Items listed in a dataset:
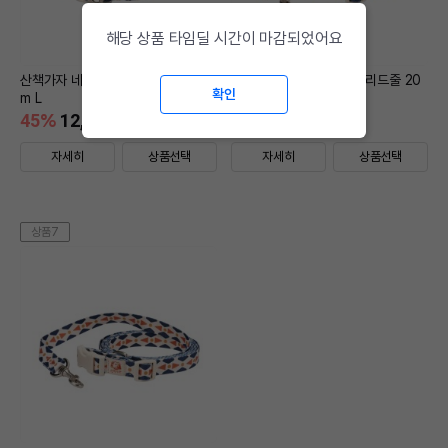
해당 상품 타임딜 시간이 마감되었어요
산책가자 네이비&오렌지 목줄 25m
산책가자 네이비&오렌지 리드줄 20
확인
m L
mm S
45
%
12,000
45
%
18,000
원
원
자세히
상품선택
자세히
상품선택
상품7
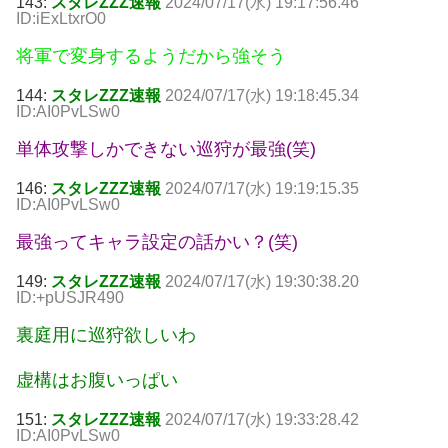
143:
スタレZZZ速報
2024/07/17(水) 19:17:56.46
ID:iExLtxrO0
将軍で変身するようだから強そう
144:
スタレZZZ速報
2024/07/17(水) 19:18:45.34
ID:AI0PvLSw0
単体攻撃しかできない巡狩が最強(笑)
146:
スタレZZZ速報
2024/07/17(水) 19:19:15.35
ID:AI0PvLSw0
最強ってキャラ設定の話かい？(笑)
149:
スタレZZZ速報
2024/07/17(水) 19:30:38.20
ID:+pUSJR490
裏庭用に巡狩欲しいわ
虚構はお腹いっぱい
151:
スタレZZZ速報
2024/07/17(水) 19:33:28.42
ID:AI0PvLSw0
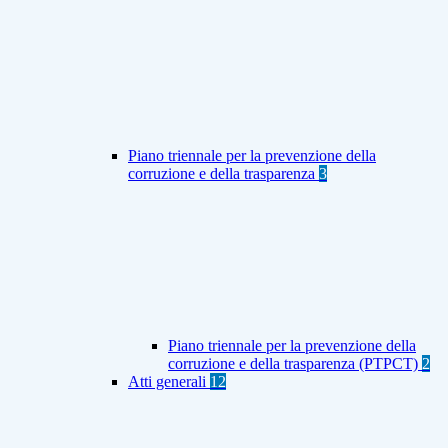
Piano triennale per la prevenzione della
corruzione e della trasparenza
3
Piano triennale per la prevenzione della
corruzione e della trasparenza (PTPCT)
2
Atti generali
12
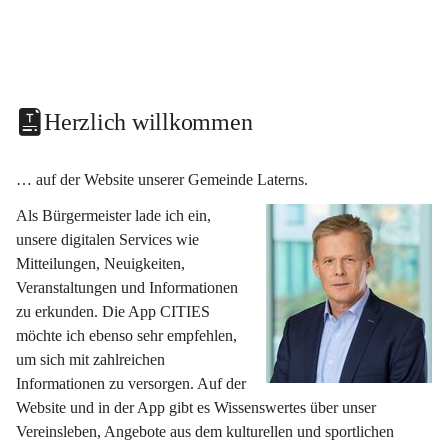
Herzlich willkommen
… auf der Website unserer Gemeinde Laterns.
Als Bürgermeister lade ich ein, 
unsere digitalen Services wie 
Mitteilungen, Neuigkeiten, 
Veranstaltungen und Informationen 
zu erkunden. Die App CITIES 
möchte ich ebenso sehr empfehlen, 
um sich mit zahlreichen 
Informationen zu versorgen. Auf der 
Website und in der App gibt es Wissenswertes über unser 
Vereinsleben, Angebote aus dem kulturellen und sportlichen 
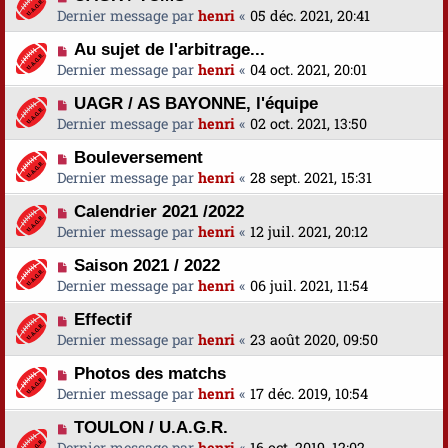
Dernier message par
henri
«
05 déc. 2021, 20:41
Au sujet de l'arbitrage...
Dernier message par
henri
«
04 oct. 2021, 20:01
UAGR / AS BAYONNE, l'équipe
Dernier message par
henri
«
02 oct. 2021, 13:50
Bouleversement
Dernier message par
henri
«
28 sept. 2021, 15:31
Calendrier 2021 /2022
Dernier message par
henri
«
12 juil. 2021, 20:12
Saison 2021 / 2022
Dernier message par
henri
«
06 juil. 2021, 11:54
Effectif
Dernier message par
henri
«
23 août 2020, 09:50
Photos des matchs
Dernier message par
henri
«
17 déc. 2019, 10:54
TOULON / U.A.G.R.
Dernier message par
henri
«
16 oct. 2019, 12:02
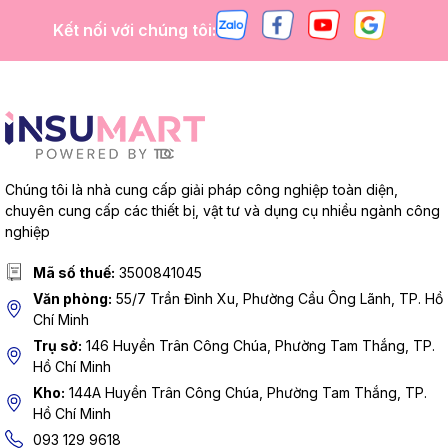
Kết nối với chúng tôi:
Chúng tôi là nhà cung cấp giải pháp công nghiệp toàn diện,
chuyên cung cấp các thiết bị, vật tư và dụng cụ nhiều ngành công
nghiệp
Mã số thuế:
3500841045
Văn phòng:
55/7 Trần Đình Xu, Phường Cầu Ông Lãnh, TP. Hồ
Chí Minh
Trụ sở:
146 Huyền Trân Công Chúa, Phường Tam Thắng, TP.
Hồ Chí Minh
Kho:
144A Huyền Trân Công Chúa, Phường Tam Thắng, TP.
Hồ Chí Minh
093 129 9618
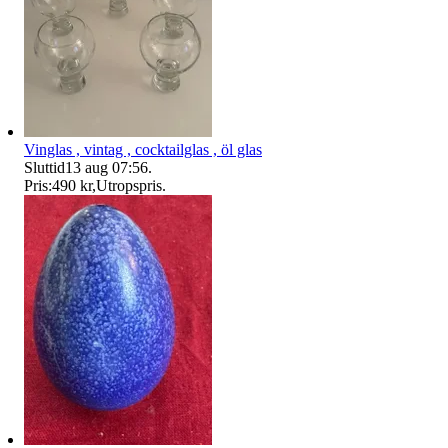
Vinglas , vintag , cocktailglas , öl glas
Sluttid
13 aug 07:56
.
Pris:
490 kr
,
Utropspris
.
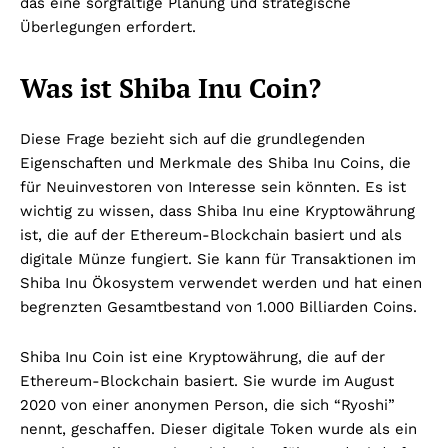
das eine sorgfältige Planung und strategische
Überlegungen erfordert.
Was ist Shiba Inu Coin?
Diese Frage bezieht sich auf die grundlegenden
Eigenschaften und Merkmale des Shiba Inu Coins, die
für Neuinvestoren von Interesse sein könnten. Es ist
wichtig zu wissen, dass Shiba Inu eine Kryptowährung
ist, die auf der Ethereum-Blockchain basiert und als
digitale Münze fungiert. Sie kann für Transaktionen im
Shiba Inu Ökosystem verwendet werden und hat einen
begrenzten Gesamtbestand von 1.000 Billiarden Coins.
Shiba Inu Coin ist eine Kryptowährung, die auf der
Ethereum-Blockchain basiert. Sie wurde im August
2020 von einer anonymen Person, die sich “Ryoshi”
nennt, geschaffen. Dieser digitale Token wurde als ein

What to work on: Could you print, word for word, the line containing "ist, die auf" and every line after it through the end of the records, and nothing else?

Answer:
ist, die auf der Ethereum-Blockchain basiert und als
digitale Münze fungiert. Sie kann für Transaktionen im
Shiba Inu Ökosystem verwendet werden und hat einen
begrenzten Gesamtbestand von 1.000 Billiarden Coins.
Shiba Inu Coin ist eine Kryptowährung, die auf der
Ethereum-Blockchain basiert. Sie wurde im August
2020 von einer anonymen Person, die sich “Ryoshi”
nennt, geschaffen. Dieser digitale Token wurde als ein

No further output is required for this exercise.